The dataset is only for non-profit research usage. Applicants need to agree the terms and sign in the application form (Google Form or Tencent Form), and cite the following research in order to use this dataset.

@inproceedings{peng2022dfgc,
title={DFGC 2022: The Second DeepFake Game Competition},
author={Peng, Bo and Xiang, Wei and Jiang, Yue and Wang, Wei and Dong, Jing and Sun, Zhenan and Lei, Zhen and Lyu, Siwei},
booktitle={2022 IEEE International Joint Conference on Biometrics (IJCB)},
pages={1--10},
year={2022},
organization={IEEE}
}

The Creation Dataset

It has two sub-folders, Resource Clips that include all original clips which are used as resources for creating face-swaps, and Result Clips that include all face-swap submissions in the three evaluation rounds of DFGC-2022 creation track. The Resource Clips sub-folder has the following file structure: ./GroupIndex/ID-Index/ClipIndex.mp4, and it has 20 groups that each containing 2 identities to be mutually face-swapped. The total number of resource clips is 505.

Resource Clips  
│
└───1 (Group Index)
│   │
│   └───1 (ID Index)
│   │   │   1.mp4 (Clip Name)
│   │   │   2.mp4
│   │   │   ...
│   │
│   └───2
│       │   1.mp4
│       │   2.mp4
│       │   ...
│   
└─── ...

The Result Clips sub-folder has the following structure. It has 3 rounds each containing several face-swap submissions from the competition participants or from the organizer baseline. The three txt files metadata_C1.txt, metadata_C2.txt, metadata_C3.txt each defines 80 face-swap clips to be made in each submission round. For example, the "1/1/3" means the 3.mp4 of ID-1 in Group-1 needs to be face-swapped (with the ID-2 of Group-1 as the ID donor).

Result Clips  
│   metadata_C1.txt
│   metadata_C2.txt
│   metadata_C3.txt
│   Method Descriptions.xlsx
│
└───Round1 (Round Name)
│   │
│   └───organizer-baseline (Submission Name)
│   │   │
│   │   └───1 (Group Index)
│   │   │   │
│   │   │   └───1 (ID Index)
│   │   │   │   │   3.mp4 (Clip Name)
│   │   │   │   │   7.mp4
│   │   │   │
│   │   │   └───2
│   │   │       │   2.mp4
│   │   │       │   4.mp4
│   │   │
│   │   └─── ...
│   │
│   └───JoyFang-2
│   │   └─── ...
│   └─── ...
│   
└───Round2
│   └─── ...
│
└───Round3
    └─── ...

The Method Descriptions.xlsx file contains descriptions of face-swap methods used to create each submission. The evaluation results for these face-swap submissions can be seen at https://codalab.lisn.upsaclay.fr/competitions/2149#learn_the_details-evaluation.

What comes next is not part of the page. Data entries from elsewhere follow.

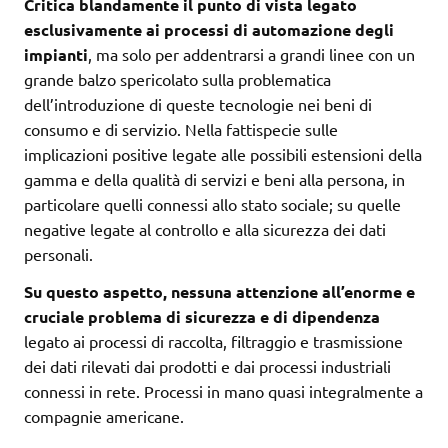
Critica blandamente il punto di vista legato
esclusivamente ai processi di automazione degli
impianti
, ma solo per addentrarsi a grandi linee con un
grande balzo spericolato sulla problematica
dell’introduzione di queste tecnologie nei beni di
consumo e di servizio. Nella fattispecie sulle
implicazioni positive legate alle possibili estensioni della
gamma e della qualità di servizi e beni alla persona, in
particolare quelli connessi allo stato sociale; su quelle
negative legate al controllo e alla sicurezza dei dati
personali.
Su questo aspetto, nessuna attenzione all’enorme e
cruciale problema di sicurezza e di dipendenza
legato ai processi di raccolta, filtraggio e trasmissione
dei dati rilevati dai prodotti e dai processi industriali
connessi in rete. Processi in mano quasi integralmente a
compagnie americane.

For example, the 3rd round evaluation results are as follows:

submissionrealismmouthqualityexpressionIDanti-detectionsum
JoyFang (#7)4.044.0954.163.893.65.0424.825
chinatelecom_cv (#4)3.794.054.153.913.0655.10624.071
JoyFang (#8)3.974.083.9953.9053.614.44124.001
chinatelecom_cv (#5)3.5553.9254.0753.8152.964.89523.225
felixrosberg (#3)3.5553.943.8253.783.154.09322.343
felixrosberg (#2)3.483.9653.853.7153.1854.09222.287
organizer-baseline3.794.0154.033.883.842.62522.18
Lio (#3)3.9154.073.793.883.7152.76222.132
Taeko (#2)3.723.9453.983.7353.4353.31322.128
wany (#2)3.9554.0553.73.883.6252.69521.91
Lio (#2)3.874.093.9053.8653.7352.38621.851
wany (#1)3.964.0853.9053.8853.622.32921.784
jiachenlei (#8)2.63.323.2453.0852.6252.63317.508
winterfell (#4)3.173.6253.243.52.9450.76717.247
jiachenlei (#7)2.513.2953.543.032.612.09517.08
winterfell (#5)1.8052.883.3852.672.1950.69513.63

The dataset users can compare their face-swap methods with DFGC-2022 participants' methods using this dataset, using your preferred evaluation metrics and evaluation methods.

The Detection Dataset

The dataset contains two subsets used in the DFGC-2022 competition: the Public set that contains 2228 real and fake video clips, and the Private set that contains 2166 video clips. The two sets have disjoint IDs. Here we only release the Private-1 part (described in the competition summary paper), since the Private-2 has copyright restrictions. The ground-truth labels are in Public Label.json and Private Label.json, where the label 0 represents real and 1 represents fake.

Detection Dataset  
│   Public Label.json
│   Private Label.json
│   Detection Dataset Meta.csv
│
└───Public
│   │   aaflfhiktb.mp4
│   │   aapifkmrli.mp4
│   │   abbefwjpxv.mp4
│   │   ...
│   
└───Private
    │   ...

The file Detection Dataset Meta.csv has detailed meta-information for each clip. This csv file is better viewed in a plain text viewer, and Microsoft Excel is problematic showing some fields as date format. The meta-information includes "videoName", "label", "split", "target", "compression", "face-swap method". The "target" refers to the original resource video (groupIndex/idIndex/clipIndex) that the fake video originates from, or the groupIndex/idIndex that the real video originates from. Here, a real video may not correspond exactly to a resource video clip, hence we only narrow down to the idIndex. The "compression" refers to the quality of ffmpeg compression we conduct on submitted videos: "c40", "c23", "none" are respectively heavy compression, light compression and no compression. The "face-swap method" only applies to fake videos that refers to the submission identifier from the creation track. Refer to the Result Clips in the creation dataset.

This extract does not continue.